Council moves to give more housing units legal status

File photo of a L.A. building.
File photo of a L.A. building.
David McNew/Getty Images

With an ongoing housing crisis that keeps L.A. renters paying high prices that are likely not going down anytime soon, the city council is looking for ways to alleviate some of the pressure.

One such way is to make the city's estimated 4,500 unapproved multi-family housing units available for legal use. 

The council moved Tuesday for the city attorney to draft an ordinance giving property owners a pathway toward making their housing units legal while also granting them amnesty for failing to meet the requirements in the past. 

L.A. City Councilman Felipe Fuentes, who proposed the ordinance, said the policy will meet the intersection of making sure the properties are safe and secure for the renters and massaging the existing rules so owners can actually comply, all while increasing the number of affordable units. 
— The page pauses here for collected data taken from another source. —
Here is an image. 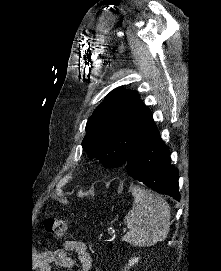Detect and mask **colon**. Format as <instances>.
Listing matches in <instances>:
<instances>
[{
    "instance_id": "5ec220e1",
    "label": "colon",
    "mask_w": 221,
    "mask_h": 271,
    "mask_svg": "<svg viewBox=\"0 0 221 271\" xmlns=\"http://www.w3.org/2000/svg\"><path fill=\"white\" fill-rule=\"evenodd\" d=\"M66 224L63 219L49 216L46 220V230L56 239L61 240L65 235Z\"/></svg>"
}]
</instances>
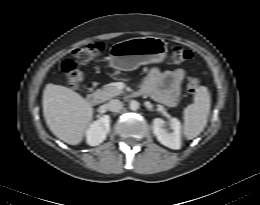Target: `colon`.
<instances>
[{
    "label": "colon",
    "mask_w": 260,
    "mask_h": 205,
    "mask_svg": "<svg viewBox=\"0 0 260 205\" xmlns=\"http://www.w3.org/2000/svg\"><path fill=\"white\" fill-rule=\"evenodd\" d=\"M103 51L101 43H89L81 45L73 51L72 57L62 62L61 69L69 86L76 88L84 80V74L79 65H85L94 61ZM191 58V52L181 45H173L170 48V59L173 63H183ZM199 87V80L196 77H189L187 90L195 93Z\"/></svg>",
    "instance_id": "5ec220e1"
}]
</instances>
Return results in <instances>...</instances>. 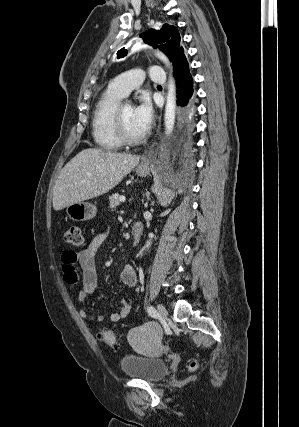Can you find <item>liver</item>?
Segmentation results:
<instances>
[{"label": "liver", "mask_w": 299, "mask_h": 427, "mask_svg": "<svg viewBox=\"0 0 299 427\" xmlns=\"http://www.w3.org/2000/svg\"><path fill=\"white\" fill-rule=\"evenodd\" d=\"M140 157L88 148L61 170L53 190V208L101 196L113 189L139 163Z\"/></svg>", "instance_id": "1"}]
</instances>
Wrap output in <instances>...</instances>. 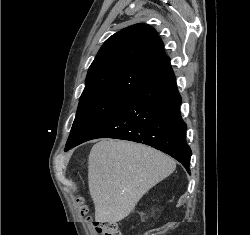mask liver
<instances>
[{
	"label": "liver",
	"mask_w": 250,
	"mask_h": 235,
	"mask_svg": "<svg viewBox=\"0 0 250 235\" xmlns=\"http://www.w3.org/2000/svg\"><path fill=\"white\" fill-rule=\"evenodd\" d=\"M176 162L142 144L103 139L88 160V184L97 222L116 223L134 210L141 197L169 176Z\"/></svg>",
	"instance_id": "obj_1"
}]
</instances>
"We want to create a new process that addresses the problem, versus what we do today and see these units go offline and renters left without housing," Fuentes said. 
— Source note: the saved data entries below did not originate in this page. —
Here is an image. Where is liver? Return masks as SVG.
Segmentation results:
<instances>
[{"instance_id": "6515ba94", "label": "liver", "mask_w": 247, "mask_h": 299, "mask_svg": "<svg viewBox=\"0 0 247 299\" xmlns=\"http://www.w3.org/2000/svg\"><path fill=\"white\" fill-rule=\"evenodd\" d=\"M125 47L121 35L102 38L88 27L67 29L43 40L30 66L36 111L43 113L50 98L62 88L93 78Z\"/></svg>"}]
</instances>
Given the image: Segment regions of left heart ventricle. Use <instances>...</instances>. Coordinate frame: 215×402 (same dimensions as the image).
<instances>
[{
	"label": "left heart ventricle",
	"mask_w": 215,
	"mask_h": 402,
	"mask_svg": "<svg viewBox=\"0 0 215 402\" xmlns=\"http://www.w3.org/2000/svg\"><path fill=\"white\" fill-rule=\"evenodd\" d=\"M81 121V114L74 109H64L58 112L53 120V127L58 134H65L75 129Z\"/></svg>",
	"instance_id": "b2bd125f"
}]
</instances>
According to a draft of the proposed ordinance, buildings must have at least one restricted affordable unit on site for low-income households, along with meeting zoning compliances and performance standards. 

Fuentes said some units only require simple fixes that will get them legally on the market for renters, while there are others that won't qualify for the new program. 

Fuentes said that he is confident the ordinance will be finalized and passed by the city council within the next 30 days.